What needs to be done: All lines from the one that mentions "Full Day, Half Day" through the last of the entries below must be copied exactly, with both ends kept.

Dataset content:
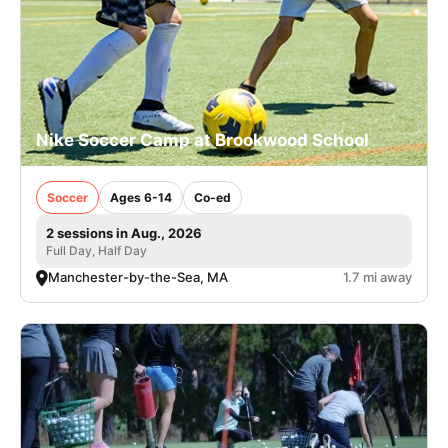
Nike Soccer Camp at Brookwood School
Soccer
Ages 6-14
Co-ed
2 sessions in Aug., 2026
Full Day, Half Day
Manchester-by-the-Sea, MA
1.7 mi away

Result:
Full Day, Half Day
Manchester-by-the-Sea, MA
1.7 mi away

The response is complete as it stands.